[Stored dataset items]
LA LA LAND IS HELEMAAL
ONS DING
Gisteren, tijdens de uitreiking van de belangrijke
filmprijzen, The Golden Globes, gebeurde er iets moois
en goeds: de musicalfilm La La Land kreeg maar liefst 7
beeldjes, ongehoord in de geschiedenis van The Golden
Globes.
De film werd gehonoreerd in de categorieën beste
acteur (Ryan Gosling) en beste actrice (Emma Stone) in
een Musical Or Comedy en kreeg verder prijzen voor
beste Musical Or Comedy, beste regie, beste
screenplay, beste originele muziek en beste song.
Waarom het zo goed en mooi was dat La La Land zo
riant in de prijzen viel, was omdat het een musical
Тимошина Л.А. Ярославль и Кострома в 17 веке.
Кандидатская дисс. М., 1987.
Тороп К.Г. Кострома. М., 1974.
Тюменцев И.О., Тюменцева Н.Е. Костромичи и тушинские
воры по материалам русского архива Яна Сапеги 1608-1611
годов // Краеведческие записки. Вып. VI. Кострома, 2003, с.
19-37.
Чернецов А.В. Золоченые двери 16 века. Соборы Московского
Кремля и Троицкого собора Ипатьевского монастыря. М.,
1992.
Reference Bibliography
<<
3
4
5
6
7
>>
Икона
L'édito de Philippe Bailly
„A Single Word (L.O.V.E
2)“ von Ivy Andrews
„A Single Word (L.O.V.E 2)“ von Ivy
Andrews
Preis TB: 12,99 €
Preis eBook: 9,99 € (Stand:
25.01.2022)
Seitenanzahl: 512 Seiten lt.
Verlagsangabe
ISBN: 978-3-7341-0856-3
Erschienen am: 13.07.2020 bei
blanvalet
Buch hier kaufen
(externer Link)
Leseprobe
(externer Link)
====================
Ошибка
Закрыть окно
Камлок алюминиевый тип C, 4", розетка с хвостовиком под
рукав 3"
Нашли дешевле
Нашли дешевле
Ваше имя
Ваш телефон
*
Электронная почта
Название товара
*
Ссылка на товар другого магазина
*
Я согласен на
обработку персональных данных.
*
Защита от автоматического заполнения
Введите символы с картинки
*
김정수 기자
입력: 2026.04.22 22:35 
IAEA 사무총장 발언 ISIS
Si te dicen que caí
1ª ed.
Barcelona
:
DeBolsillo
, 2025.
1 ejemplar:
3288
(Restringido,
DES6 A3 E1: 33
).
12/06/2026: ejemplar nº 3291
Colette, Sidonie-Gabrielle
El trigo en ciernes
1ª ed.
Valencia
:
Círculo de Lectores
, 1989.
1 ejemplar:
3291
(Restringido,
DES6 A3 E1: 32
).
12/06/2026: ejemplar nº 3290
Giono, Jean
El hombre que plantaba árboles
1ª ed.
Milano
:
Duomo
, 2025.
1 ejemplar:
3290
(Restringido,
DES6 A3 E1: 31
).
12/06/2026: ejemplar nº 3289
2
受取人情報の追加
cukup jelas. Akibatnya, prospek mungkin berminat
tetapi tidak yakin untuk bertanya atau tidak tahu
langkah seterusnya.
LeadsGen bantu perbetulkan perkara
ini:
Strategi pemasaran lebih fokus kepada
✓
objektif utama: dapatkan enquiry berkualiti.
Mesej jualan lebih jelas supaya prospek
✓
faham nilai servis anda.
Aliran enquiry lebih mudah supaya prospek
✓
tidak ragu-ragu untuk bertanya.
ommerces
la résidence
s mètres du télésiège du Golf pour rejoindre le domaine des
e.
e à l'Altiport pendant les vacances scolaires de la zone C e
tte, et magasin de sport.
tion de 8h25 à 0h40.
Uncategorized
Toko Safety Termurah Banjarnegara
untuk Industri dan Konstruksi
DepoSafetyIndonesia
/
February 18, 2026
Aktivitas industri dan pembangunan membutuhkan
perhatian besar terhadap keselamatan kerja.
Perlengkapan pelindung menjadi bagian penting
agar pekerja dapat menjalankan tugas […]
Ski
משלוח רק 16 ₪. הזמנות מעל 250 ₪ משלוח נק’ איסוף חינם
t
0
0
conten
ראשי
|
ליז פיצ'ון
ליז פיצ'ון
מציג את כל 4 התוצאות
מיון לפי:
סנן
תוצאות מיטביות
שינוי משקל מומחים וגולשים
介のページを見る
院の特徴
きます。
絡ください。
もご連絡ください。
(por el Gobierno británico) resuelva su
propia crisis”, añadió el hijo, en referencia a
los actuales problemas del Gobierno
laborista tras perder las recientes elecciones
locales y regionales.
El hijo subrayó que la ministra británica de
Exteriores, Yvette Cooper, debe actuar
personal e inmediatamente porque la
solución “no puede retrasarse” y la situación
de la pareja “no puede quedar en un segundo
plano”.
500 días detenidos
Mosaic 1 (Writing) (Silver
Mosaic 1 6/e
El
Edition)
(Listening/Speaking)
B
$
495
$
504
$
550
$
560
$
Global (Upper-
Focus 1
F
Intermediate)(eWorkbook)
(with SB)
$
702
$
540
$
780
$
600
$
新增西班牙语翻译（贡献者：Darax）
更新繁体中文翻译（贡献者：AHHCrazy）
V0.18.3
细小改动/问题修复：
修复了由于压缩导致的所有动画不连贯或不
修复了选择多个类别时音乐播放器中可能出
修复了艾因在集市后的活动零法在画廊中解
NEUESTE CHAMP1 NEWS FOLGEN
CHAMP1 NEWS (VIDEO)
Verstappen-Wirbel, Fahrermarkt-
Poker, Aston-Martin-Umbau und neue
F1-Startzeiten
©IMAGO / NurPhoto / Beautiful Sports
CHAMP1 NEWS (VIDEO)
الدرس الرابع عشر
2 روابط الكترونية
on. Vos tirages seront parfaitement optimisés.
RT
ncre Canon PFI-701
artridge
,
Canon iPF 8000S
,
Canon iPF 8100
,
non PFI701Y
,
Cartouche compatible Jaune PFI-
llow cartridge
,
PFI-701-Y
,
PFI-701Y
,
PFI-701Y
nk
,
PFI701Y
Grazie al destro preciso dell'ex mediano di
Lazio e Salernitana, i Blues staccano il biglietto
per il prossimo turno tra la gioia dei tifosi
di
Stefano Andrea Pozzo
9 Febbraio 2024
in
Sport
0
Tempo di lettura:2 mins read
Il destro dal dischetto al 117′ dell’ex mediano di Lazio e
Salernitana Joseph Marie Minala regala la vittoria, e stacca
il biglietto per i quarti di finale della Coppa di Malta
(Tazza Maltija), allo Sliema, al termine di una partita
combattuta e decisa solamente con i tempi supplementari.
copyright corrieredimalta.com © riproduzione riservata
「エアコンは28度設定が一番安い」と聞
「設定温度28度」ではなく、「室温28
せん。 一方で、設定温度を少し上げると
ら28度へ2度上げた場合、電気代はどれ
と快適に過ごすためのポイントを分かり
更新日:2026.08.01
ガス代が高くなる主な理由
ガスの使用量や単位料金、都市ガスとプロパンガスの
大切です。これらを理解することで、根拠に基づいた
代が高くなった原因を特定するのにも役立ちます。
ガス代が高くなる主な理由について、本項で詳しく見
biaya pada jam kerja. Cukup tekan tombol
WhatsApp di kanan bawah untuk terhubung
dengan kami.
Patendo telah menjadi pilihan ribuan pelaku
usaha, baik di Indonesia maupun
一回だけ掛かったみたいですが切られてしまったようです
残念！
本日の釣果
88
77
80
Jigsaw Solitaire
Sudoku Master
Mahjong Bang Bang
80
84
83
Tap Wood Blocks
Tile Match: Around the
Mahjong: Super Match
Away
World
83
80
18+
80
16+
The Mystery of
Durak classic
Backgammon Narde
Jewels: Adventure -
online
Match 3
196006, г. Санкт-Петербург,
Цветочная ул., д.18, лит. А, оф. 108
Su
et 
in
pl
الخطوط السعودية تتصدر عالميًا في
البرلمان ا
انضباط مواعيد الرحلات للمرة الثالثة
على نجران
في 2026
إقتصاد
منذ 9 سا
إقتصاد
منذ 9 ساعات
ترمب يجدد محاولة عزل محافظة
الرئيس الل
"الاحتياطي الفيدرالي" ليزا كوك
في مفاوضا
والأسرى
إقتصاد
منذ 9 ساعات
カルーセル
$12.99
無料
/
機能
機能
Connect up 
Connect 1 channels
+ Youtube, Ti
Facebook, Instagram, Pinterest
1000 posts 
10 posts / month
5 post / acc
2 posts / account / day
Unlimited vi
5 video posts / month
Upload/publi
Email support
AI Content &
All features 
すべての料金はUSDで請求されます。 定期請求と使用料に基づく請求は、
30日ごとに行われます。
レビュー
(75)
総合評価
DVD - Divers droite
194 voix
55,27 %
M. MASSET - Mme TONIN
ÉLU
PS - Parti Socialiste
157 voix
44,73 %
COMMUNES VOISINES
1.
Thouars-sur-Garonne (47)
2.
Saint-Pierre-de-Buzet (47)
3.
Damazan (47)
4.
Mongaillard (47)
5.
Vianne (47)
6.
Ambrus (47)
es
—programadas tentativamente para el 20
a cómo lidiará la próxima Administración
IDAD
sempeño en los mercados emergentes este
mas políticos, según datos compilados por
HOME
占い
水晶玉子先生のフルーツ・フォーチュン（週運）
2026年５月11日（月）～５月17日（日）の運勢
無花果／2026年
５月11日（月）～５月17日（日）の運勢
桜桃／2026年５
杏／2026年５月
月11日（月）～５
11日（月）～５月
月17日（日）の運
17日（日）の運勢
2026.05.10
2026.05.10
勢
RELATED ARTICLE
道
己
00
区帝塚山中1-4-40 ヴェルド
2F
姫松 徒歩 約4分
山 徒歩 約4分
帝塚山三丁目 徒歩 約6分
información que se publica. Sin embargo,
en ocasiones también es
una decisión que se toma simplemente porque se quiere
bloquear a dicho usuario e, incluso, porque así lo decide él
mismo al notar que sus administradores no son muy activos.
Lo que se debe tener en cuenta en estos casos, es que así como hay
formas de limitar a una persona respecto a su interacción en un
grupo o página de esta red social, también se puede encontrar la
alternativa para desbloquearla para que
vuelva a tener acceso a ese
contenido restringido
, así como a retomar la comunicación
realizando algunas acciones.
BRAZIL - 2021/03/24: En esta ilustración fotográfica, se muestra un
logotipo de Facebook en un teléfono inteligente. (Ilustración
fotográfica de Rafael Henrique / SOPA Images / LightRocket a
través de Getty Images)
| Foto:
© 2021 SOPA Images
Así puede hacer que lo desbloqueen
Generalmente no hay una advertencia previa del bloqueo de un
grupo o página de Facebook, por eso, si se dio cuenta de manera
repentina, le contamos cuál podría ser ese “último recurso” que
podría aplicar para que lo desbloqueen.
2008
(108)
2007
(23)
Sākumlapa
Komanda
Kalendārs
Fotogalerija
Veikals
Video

— AIM OF THE EXERCISE —
The lines above, from the start of the records through the one containing "Seitenanzahl: 512 Seiten lt.", are to be printed exactly, and nothing else is to be included.

— RESULT FOR THIS TASK —
LA LA LAND IS HELEMAAL
ONS DING
Gisteren, tijdens de uitreiking van de belangrijke
filmprijzen, The Golden Globes, gebeurde er iets moois
en goeds: de musicalfilm La La Land kreeg maar liefst 7
beeldjes, ongehoord in de geschiedenis van The Golden
Globes.
De film werd gehonoreerd in de categorieën beste
acteur (Ryan Gosling) en beste actrice (Emma Stone) in
een Musical Or Comedy en kreeg verder prijzen voor
beste Musical Or Comedy, beste regie, beste
screenplay, beste originele muziek en beste song.
Waarom het zo goed en mooi was dat La La Land zo
riant in de prijzen viel, was omdat het een musical
Тимошина Л.А. Ярославль и Кострома в 17 веке.
Кандидатская дисс. М., 1987.
Тороп К.Г. Кострома. М., 1974.
Тюменцев И.О., Тюменцева Н.Е. Костромичи и тушинские
воры по материалам русского архива Яна Сапеги 1608-1611
годов // Краеведческие записки. Вып. VI. Кострома, 2003, с.
19-37.
Чернецов А.В. Золоченые двери 16 века. Соборы Московского
Кремля и Троицкого собора Ипатьевского монастыря. М.,
1992.
Reference Bibliography
<<
3
4
5
6
7
>>
Икона
L'édito de Philippe Bailly
„A Single Word (L.O.V.E
2)“ von Ivy Andrews
„A Single Word (L.O.V.E 2)“ von Ivy
Andrews
Preis TB: 12,99 €
Preis eBook: 9,99 € (Stand:
25.01.2022)
Seitenanzahl: 512 Seiten lt.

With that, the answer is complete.